Guild Records Among Many Resources For Researching German Ancestry
The Winter 1994 issue of The German Genealogical Digest carries several articles of interest to genealogists.
One chronicles the Gerber family from Saxony and Switzerland to Pennsylvania and is a good case study for any genealogist.
Another explains guild records.
A guild was an association of men with similar interests or pursuits usually associated with medieval times. German guilds were active from the 1200s to the 19th century. Guild records can bridge the gaps in parish registers or cover time periods prior to parish registers.
They contain names of skilled laborers, craftsmen and apprentices and may also include some vital records-type information.
This article explains where German guild records can be accessed.
A small percentage of guild records has been microfilmed, and these are available through the Family History Centers.
Another article, “North German Marriage Records” by Laraine Ferguson, explains that “an ambitious project to identify sources and provide publications of the population history of Northern Germany has become a valuable resource for German family researchers. A significant organizational achievement has been accomplished by Franz Schubert of Gottingen, Germany, in coordinating the indexing and publishing marriage records from the beginning of parish registers in North Germany to the year 1750, and in some cases, to the year 1876.”
Schubert and his associates indexed and published more than 300,000 marriage entries, and more are forthcoming.
These lists provide the genealogist with a book series that will save untold hours of research time. Many indexed parishes are available only in German archives, and parishes records available on microfilm (through the Family History Library) are often difficult to read because of the language and script.
These records are now neatly typed and indexed. Names of the bride and groom, marriage date, and often names of their parents, are provided.

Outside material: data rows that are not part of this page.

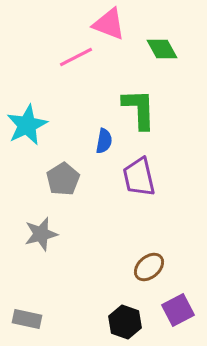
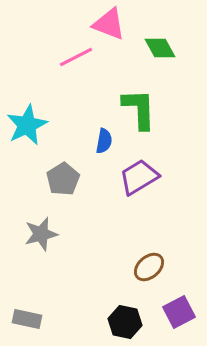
green diamond: moved 2 px left, 1 px up
purple trapezoid: rotated 72 degrees clockwise
purple square: moved 1 px right, 2 px down
black hexagon: rotated 8 degrees counterclockwise
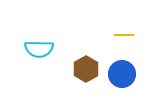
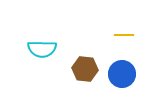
cyan semicircle: moved 3 px right
brown hexagon: moved 1 px left; rotated 25 degrees counterclockwise
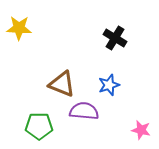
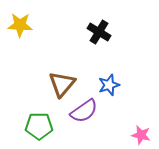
yellow star: moved 1 px right, 3 px up
black cross: moved 16 px left, 6 px up
brown triangle: rotated 48 degrees clockwise
purple semicircle: rotated 140 degrees clockwise
pink star: moved 5 px down
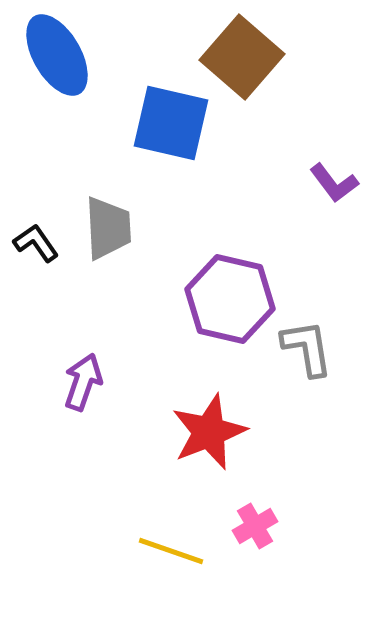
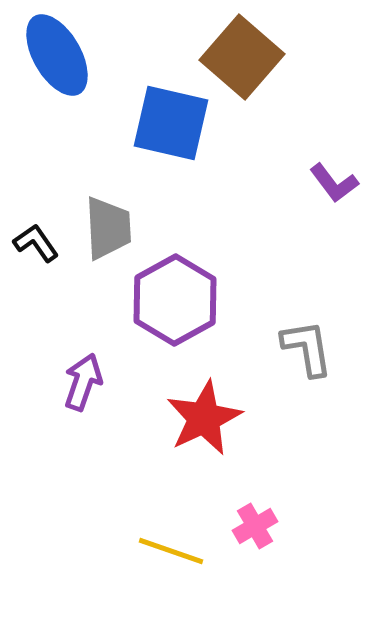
purple hexagon: moved 55 px left, 1 px down; rotated 18 degrees clockwise
red star: moved 5 px left, 14 px up; rotated 4 degrees counterclockwise
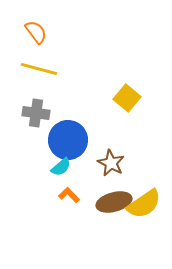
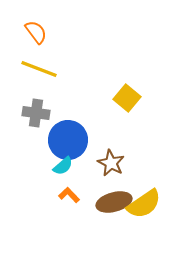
yellow line: rotated 6 degrees clockwise
cyan semicircle: moved 2 px right, 1 px up
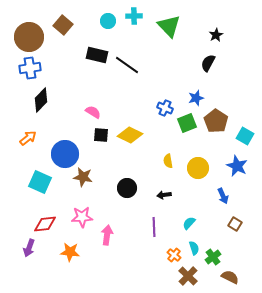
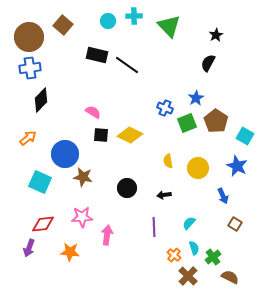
blue star at (196, 98): rotated 14 degrees counterclockwise
red diamond at (45, 224): moved 2 px left
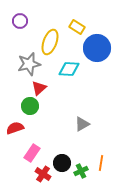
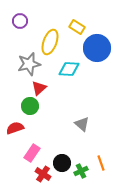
gray triangle: rotated 49 degrees counterclockwise
orange line: rotated 28 degrees counterclockwise
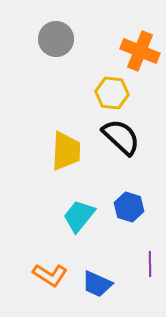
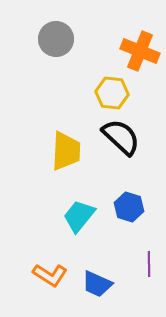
purple line: moved 1 px left
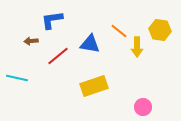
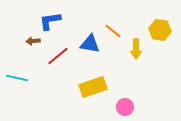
blue L-shape: moved 2 px left, 1 px down
orange line: moved 6 px left
brown arrow: moved 2 px right
yellow arrow: moved 1 px left, 2 px down
yellow rectangle: moved 1 px left, 1 px down
pink circle: moved 18 px left
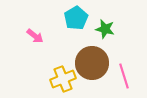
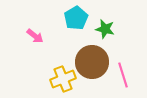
brown circle: moved 1 px up
pink line: moved 1 px left, 1 px up
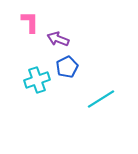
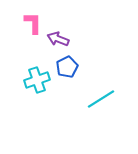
pink L-shape: moved 3 px right, 1 px down
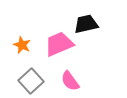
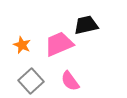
black trapezoid: moved 1 px down
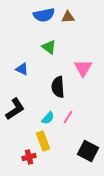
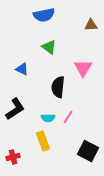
brown triangle: moved 23 px right, 8 px down
black semicircle: rotated 10 degrees clockwise
cyan semicircle: rotated 48 degrees clockwise
red cross: moved 16 px left
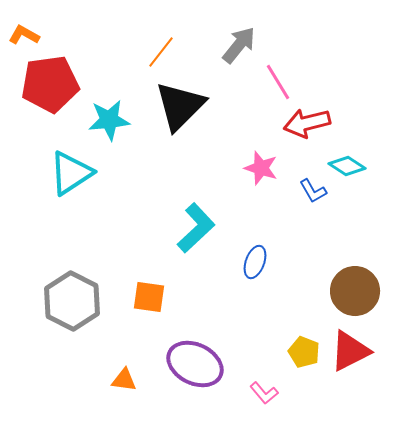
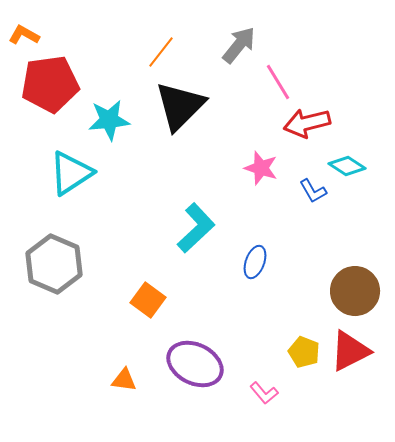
orange square: moved 1 px left, 3 px down; rotated 28 degrees clockwise
gray hexagon: moved 18 px left, 37 px up; rotated 4 degrees counterclockwise
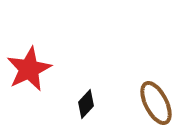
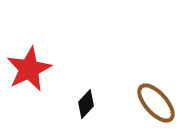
brown ellipse: rotated 15 degrees counterclockwise
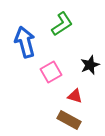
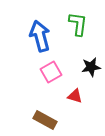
green L-shape: moved 16 px right; rotated 50 degrees counterclockwise
blue arrow: moved 15 px right, 6 px up
black star: moved 1 px right, 2 px down; rotated 12 degrees clockwise
brown rectangle: moved 24 px left
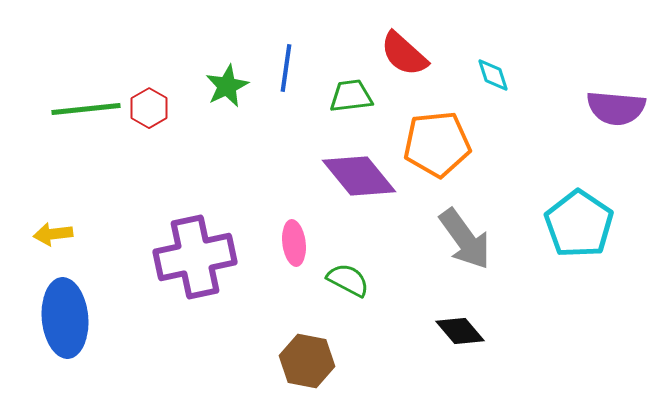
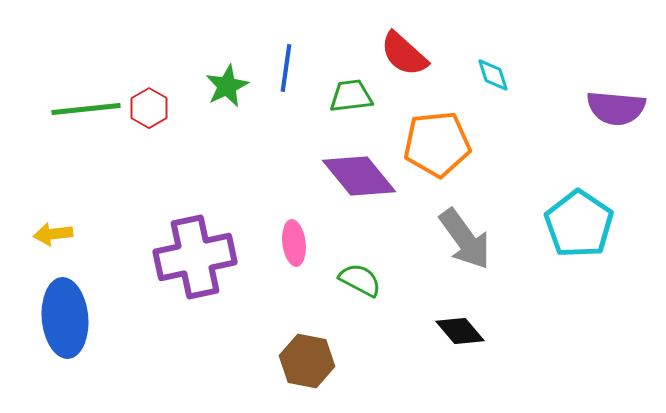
green semicircle: moved 12 px right
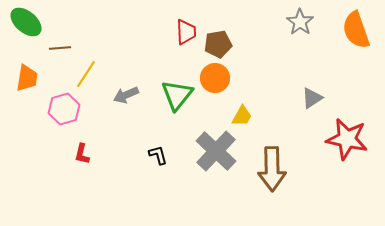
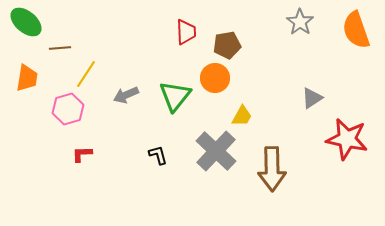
brown pentagon: moved 9 px right, 1 px down
green triangle: moved 2 px left, 1 px down
pink hexagon: moved 4 px right
red L-shape: rotated 75 degrees clockwise
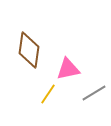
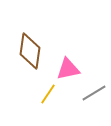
brown diamond: moved 1 px right, 1 px down
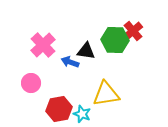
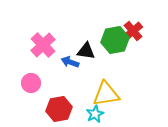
green hexagon: rotated 12 degrees counterclockwise
cyan star: moved 13 px right; rotated 24 degrees clockwise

Several years of back issues of the German Genealogical Digest are available in the Genealogy Section of the downtown Spokane Public Library.
To subscribe, send $24 (for one year) to GGD, N245 Vine, No. 106, Salt Lake City, UT 84103. Individual issues can be ordered for $8. I highly recommend this publication to anyone researching German ancestry.
While we’re on the subject of German research, my friend Charlotte Jacob-Hanson, who lives in Bad Soden, Germany, writes a newsletter column explaining old German language idioms.Most idioms have a basis in fact, but often that knowledge is forgotten in the everyday usage of the term.
One idiom you might encounter in a biographical sketch about your German ancestor would be “jemandem einen Korb geben,” translated “to give someone a basket.” This means to reject someone, to turn someone down, and goes back to the 12th and 13th centuries, the age of courtly romance.
It seems a maiden could choose how she wished to receive a suitor.
If he was a favored candidate for her hand, he would be received through the front door.
If not, a basket, usually with a weak bottom, was let down over the wall to him. On being hoisted up to the maiden’s window, he would likely fall through the basket.
In this way the basket evolved into a symbol of rejection.”
The Family History Library has a brand new research outline for Germany. This 52-page booklet covers everything you need to know about beginning and continuing your research in Germany, and especially using the microfilmed records available through the library. This booklet costs about $2 and may be purchased at Ancestors Plus (formerly LaDecor) at Shadle Center and at the Pines Family History Center, 40th and Highway 27.
The summer 1994 issue of News of the Family History Library tells of a new German acquisition that could prove to be a wonderful resource. Half a million German pedigrees, mostly dating from 1650 to 1850, are available on microfilm at the Family History Library and through the Family History Centers.
Many of these pedigrees are hundreds of pages long. Titled the German Pedigree Card Index, this database is more than 600 pedigree films (listed under the FHLC computer number 677728). The explanations will be written in German, but the flier says the catalog contains a brief explanation in English.
The flier also tells that the library has acquired 135 new microfilms about Germans in Russia. The German Protestant Church of Russia was organized into several consistories and headquartered in St. Petersburg.
The new microfilms contain 274 volumes of the consistories’ church record transcripts stored at the Russian State Historical Archives. These records are from German settlements near St. Petersburg, the Black Sea, Bessarabia and the Crimea from 1833 to 1885.
How to write autobiography
If you have been meaning to write a bit about the story of your life but haven’t decided how to begin, or if you have been bugging your dad or mother to do same, then my new handout might help you. Suggestions for Writing Your Personal History is available by sending a self-addressed, stamped envelope to me in care of this newspaper.